⟨
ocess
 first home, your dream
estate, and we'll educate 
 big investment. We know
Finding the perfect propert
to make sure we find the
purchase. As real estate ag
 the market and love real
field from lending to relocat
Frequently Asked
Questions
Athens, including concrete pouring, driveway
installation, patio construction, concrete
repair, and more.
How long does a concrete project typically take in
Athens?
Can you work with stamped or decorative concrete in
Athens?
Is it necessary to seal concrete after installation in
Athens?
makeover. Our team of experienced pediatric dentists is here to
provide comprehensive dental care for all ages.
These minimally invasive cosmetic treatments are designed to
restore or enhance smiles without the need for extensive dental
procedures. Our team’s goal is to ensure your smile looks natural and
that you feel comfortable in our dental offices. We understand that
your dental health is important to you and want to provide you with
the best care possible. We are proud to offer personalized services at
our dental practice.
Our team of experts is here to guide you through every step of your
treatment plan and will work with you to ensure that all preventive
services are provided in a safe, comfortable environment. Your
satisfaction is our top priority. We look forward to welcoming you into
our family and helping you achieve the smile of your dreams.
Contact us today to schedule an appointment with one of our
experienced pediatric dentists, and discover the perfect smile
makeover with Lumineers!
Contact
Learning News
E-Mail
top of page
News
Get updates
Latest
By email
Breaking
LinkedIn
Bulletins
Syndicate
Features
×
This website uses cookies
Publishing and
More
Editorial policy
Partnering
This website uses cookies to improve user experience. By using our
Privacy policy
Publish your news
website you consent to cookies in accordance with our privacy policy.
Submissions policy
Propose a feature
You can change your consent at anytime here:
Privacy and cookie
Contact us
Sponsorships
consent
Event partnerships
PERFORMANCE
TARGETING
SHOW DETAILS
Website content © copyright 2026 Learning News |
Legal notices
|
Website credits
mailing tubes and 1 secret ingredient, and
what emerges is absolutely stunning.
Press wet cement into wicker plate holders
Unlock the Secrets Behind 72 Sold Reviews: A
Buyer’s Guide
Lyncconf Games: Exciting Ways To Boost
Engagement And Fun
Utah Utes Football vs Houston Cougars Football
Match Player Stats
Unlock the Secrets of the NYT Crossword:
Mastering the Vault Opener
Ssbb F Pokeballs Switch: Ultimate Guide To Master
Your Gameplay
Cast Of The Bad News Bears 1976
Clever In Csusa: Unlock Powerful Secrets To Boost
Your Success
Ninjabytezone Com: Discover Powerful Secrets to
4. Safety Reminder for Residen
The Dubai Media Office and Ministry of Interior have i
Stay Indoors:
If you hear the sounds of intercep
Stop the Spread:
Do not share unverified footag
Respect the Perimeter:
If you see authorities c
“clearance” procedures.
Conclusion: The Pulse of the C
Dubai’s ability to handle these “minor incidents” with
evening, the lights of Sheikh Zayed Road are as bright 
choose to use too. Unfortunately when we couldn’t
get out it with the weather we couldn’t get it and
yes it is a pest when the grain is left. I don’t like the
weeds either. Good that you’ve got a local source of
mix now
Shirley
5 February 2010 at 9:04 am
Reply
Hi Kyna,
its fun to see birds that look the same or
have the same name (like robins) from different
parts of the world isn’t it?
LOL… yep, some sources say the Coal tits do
⟩
- **Exercise instructions**
Lines with "Boost": return each one from the data above.

- **Task response**
Lyncconf Games: Exciting Ways To Boost
Clever In Csusa: Unlock Powerful Secrets To Boost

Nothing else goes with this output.